Second Sailor. But who would be our captain then to make out a course from the Bear and the Pole-star, and to bring us back home?

First Sailor. I have that thought out. We must have Aibric with us. He knows the constellations as well as Forgael. He is a good hand with the sword. Join with us; be our captain, Aibric. We are agreed to put an end to Forgael, before he wakes. There is no man but will be glad of it when it is done. Join with us, and you will have the captain’s share and profit.

Aibric. Silence! for you have taken Forgael’s pay.

First Sailor.
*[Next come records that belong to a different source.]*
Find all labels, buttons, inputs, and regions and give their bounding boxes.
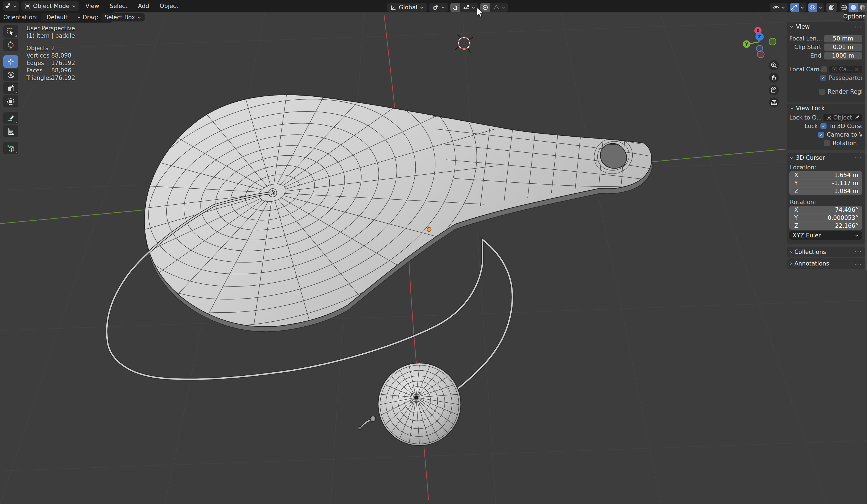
rotation-mode-dropdown[interactable]: XYZ Euler bbox=[789, 231, 862, 239]
xray-toggle[interactable] bbox=[826, 3, 837, 12]
tool-measure[interactable] bbox=[3, 125, 18, 137]
tool-add-cube[interactable] bbox=[3, 142, 18, 154]
cursor-rotation-z[interactable]: Z 22.166° bbox=[789, 222, 862, 230]
gizmo-dropdown[interactable] bbox=[799, 3, 806, 12]
gizmo-neg-x-ball[interactable] bbox=[757, 51, 764, 58]
clip-end-label: End bbox=[789, 52, 824, 59]
panel-scrollbar[interactable] bbox=[865, 14, 867, 270]
stat-value: 176,192 bbox=[51, 60, 75, 67]
overlays-dropdown[interactable] bbox=[817, 3, 824, 12]
proportional-falloff-dropdown[interactable] bbox=[490, 3, 508, 12]
object-origin-dot[interactable] bbox=[427, 227, 431, 232]
cursor-location-fields: X 1.654 m Y -1.117 m Z 1.084 m bbox=[789, 171, 862, 195]
shading-wireframe-button[interactable] bbox=[839, 3, 848, 12]
panel-annotations-section: › Annotations :::: bbox=[786, 258, 865, 269]
object-data-icon bbox=[832, 67, 837, 72]
eye-visibility-icon bbox=[772, 4, 780, 10]
ball-object[interactable] bbox=[378, 363, 461, 446]
camera-to-view-checkbox[interactable]: ✓ bbox=[818, 132, 824, 138]
orientation-default-selector[interactable]: Default bbox=[41, 13, 80, 21]
mode-selector[interactable]: Object Mode bbox=[21, 1, 79, 11]
tool-cursor[interactable] bbox=[3, 39, 18, 51]
cursor-rotation-y[interactable]: Y 0.000053° bbox=[789, 214, 862, 222]
gizmo-neg-y-ball[interactable] bbox=[769, 38, 776, 45]
drag-handle-icon[interactable]: :::: bbox=[855, 249, 861, 255]
focal-length-field[interactable]: 50 mm bbox=[824, 35, 862, 42]
panel-collections-header[interactable]: › Collections :::: bbox=[786, 247, 865, 257]
lock-rotation-checkbox[interactable] bbox=[824, 140, 830, 146]
chevron-down-icon bbox=[781, 6, 785, 9]
clip-start-row: Clip Start 0.01 m bbox=[789, 43, 862, 51]
snap-toggle[interactable] bbox=[450, 3, 460, 12]
show-gizmo-toggle[interactable] bbox=[790, 3, 799, 12]
panel-view-section: View :::: Focal Len... 50 mm Clip Start … bbox=[786, 22, 865, 103]
gizmo-x-label: X bbox=[756, 28, 760, 33]
passepartout-row: ✓ Passepartout bbox=[789, 74, 862, 82]
tool-select-box[interactable] bbox=[3, 25, 18, 38]
cursor-3d-title: 3D Cursor bbox=[796, 154, 825, 161]
tool-rotate[interactable] bbox=[3, 68, 18, 81]
to-3d-cursor-checkbox[interactable]: ✓ bbox=[821, 123, 826, 129]
eyedropper-icon[interactable] bbox=[854, 115, 859, 120]
shading-solid-button[interactable] bbox=[848, 3, 858, 12]
navigation-gizmo[interactable]: X Z Y bbox=[741, 23, 779, 62]
menu-select[interactable]: Select bbox=[106, 3, 132, 9]
viewport-3d-scene[interactable] bbox=[0, 0, 867, 504]
drag-select-box-selector[interactable]: Select Box bbox=[101, 13, 145, 21]
local-camera-checkbox[interactable] bbox=[821, 66, 827, 73]
measure-ruler-icon bbox=[7, 127, 15, 136]
panel-view-lock-header[interactable]: View Lock bbox=[786, 104, 865, 113]
panel-annotations-header[interactable]: › Annotations :::: bbox=[786, 258, 865, 269]
panel-3d-cursor-header[interactable]: 3D Cursor :::: bbox=[786, 153, 865, 162]
visibility-dropdown[interactable] bbox=[770, 3, 788, 12]
tool-scale[interactable] bbox=[3, 82, 18, 94]
snap-settings-dropdown[interactable] bbox=[460, 3, 478, 12]
tool-move[interactable] bbox=[3, 55, 18, 68]
lock-label: Lock bbox=[789, 123, 821, 129]
tool-annotate[interactable] bbox=[3, 112, 18, 124]
chevron-down-icon bbox=[790, 25, 794, 28]
rotate-tool-icon bbox=[7, 71, 15, 79]
lock-to-object-field[interactable]: Object bbox=[824, 114, 862, 121]
shading-material-button[interactable] bbox=[858, 3, 867, 12]
cursor-rotation-x[interactable]: X 74.496° bbox=[789, 206, 862, 214]
ball-pole bbox=[414, 396, 418, 399]
chevron-right-icon: › bbox=[790, 249, 792, 255]
passepartout-checkbox[interactable]: ✓ bbox=[820, 75, 826, 81]
pan-view-button[interactable] bbox=[769, 73, 779, 83]
axis-value: 22.166° bbox=[806, 223, 862, 229]
drag-handle-icon[interactable]: :::: bbox=[855, 156, 861, 160]
cursor-location-x[interactable]: X 1.654 m bbox=[789, 171, 862, 179]
menu-add[interactable]: Add bbox=[134, 3, 153, 9]
clip-start-field[interactable]: 0.01 m bbox=[824, 43, 862, 51]
panel-view-header[interactable]: View :::: bbox=[786, 22, 865, 31]
panel-3d-cursor-section: 3D Cursor :::: Location: X 1.654 m Y -1.… bbox=[786, 153, 865, 244]
clip-end-field[interactable]: 1000 m bbox=[824, 52, 862, 60]
render-region-checkbox[interactable] bbox=[819, 89, 825, 95]
show-overlays-toggle[interactable] bbox=[808, 3, 817, 12]
editor-type-button[interactable] bbox=[3, 1, 19, 11]
local-camera-object-field[interactable]: Ca... × bbox=[829, 66, 862, 73]
chevron-down-icon bbox=[77, 16, 81, 19]
stat-label: Vertices bbox=[26, 52, 51, 60]
transform-orientation-selector[interactable]: Global bbox=[387, 3, 427, 12]
chevron-down-icon bbox=[790, 107, 794, 110]
stat-value: 176,192 bbox=[51, 74, 75, 82]
drag-handle-icon[interactable]: :::: bbox=[855, 261, 861, 266]
close-icon[interactable]: × bbox=[854, 66, 859, 73]
zoom-view-button[interactable] bbox=[769, 60, 779, 70]
chevron-down-icon bbox=[420, 6, 424, 9]
chevron-down-icon bbox=[818, 6, 822, 9]
pivot-point-selector[interactable] bbox=[429, 3, 448, 12]
drag-handle-icon[interactable]: :::: bbox=[855, 24, 861, 29]
panel-drag-handle-icon[interactable]: :::: bbox=[865, 13, 867, 18]
menu-object[interactable]: Object bbox=[156, 3, 183, 9]
camera-view-button[interactable] bbox=[769, 85, 779, 95]
tool-transform[interactable] bbox=[3, 95, 18, 107]
menu-view[interactable]: View bbox=[81, 3, 103, 9]
chevron-right-icon: › bbox=[790, 260, 792, 267]
drag-label: Drag: bbox=[83, 14, 99, 21]
cursor-location-y[interactable]: Y -1.117 m bbox=[789, 179, 862, 187]
cursor-location-z[interactable]: Z 1.084 m bbox=[789, 187, 862, 195]
perspective-ortho-button[interactable] bbox=[769, 97, 779, 107]
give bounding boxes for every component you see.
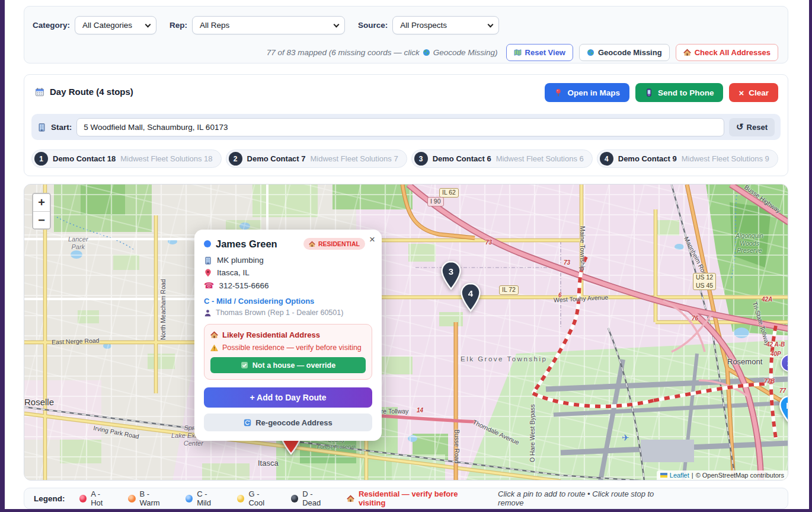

Little pay we have had this twelvemonth. We would never have turned against him if he had brought us, as he promised, into seas that would be thick with ships. That was the bargain. What is the use of knocking about and fighting as we do unless we get the chance to drink more wine and kiss more women than lasting peaceable men through their long lifetime? You will be as good a leader as ever he was himself, if you will but join us.

Aibric. And do you think that I will join myself
To men like you, and murder him who has been
My master from my earliest childhood up?
No! nor to a world of men like you
When Forgael’s in the other scale. Come! come!
I’ll answer to more purpose when you have drawn
That sword out of its scabbard.

First Sailor. You have awaked him. We had best go, for we have missed this chance.

Forgael. Have the birds passed us? I could hear your voice.
But there were others.

Aibric. I have seen nothing pass.

Forgael. You are certain of it? I never wake from sleep
But that I am afraid they may have passed;
For they’re my only pilots. I have not seen them
For many days, and yet there must be many
Dying at every moment in the world.

Aibric. They have all but driven you crazy, and already
The sailors have been plotting for your death,
And all the birds have cried into your ears
Has lured you on to death.

Forgael. No; but they promised —

Aibric. I know their promises. You have told me all.
They are to bring you to unheard-of passion,
To some strange love the world knows nothing of,
Some ever-living woman as you think,
One that can cast no shadow, being unearthly.
But that’s all folly. Turn the ship about,
Sail home again, be some fair woman’s friend;
Be satisfied to live like other men,
And drive impossible dreams away. The world
Has beautiful women to please every man.

Forgael. But he that gets their love after the fashion
Loves in brief longing and deceiving hope
And bodily tenderness, and finds that even
The bed of love, that in the imagination
Had seemed to be the giver of all peace,
Is no more than a wine cup in the tasting,
And as soon finished.

Aibric. All that ever loved
Have loved that way – there is no other way.

Forgael. Yet never have two lovers kissed but they
Believed there was some other near at hand,
And almost wept because they could not find it.

Aibric. When they have twenty years; in middle life
They take a kiss for what a kiss is worth,
And let the dream go by.

Forgael. It’s not a dream,
But the reality that makes our passion
As a lamp shadow – no – no lamp, the sun.
What the world’s million lips are thirsting for,
Must be substantial somewhere.

Aibric. I have heard the Druids
Mutter such things as they awake from trance.
It may be that the dead have lit upon it,
Or those that never lived; no mortal can.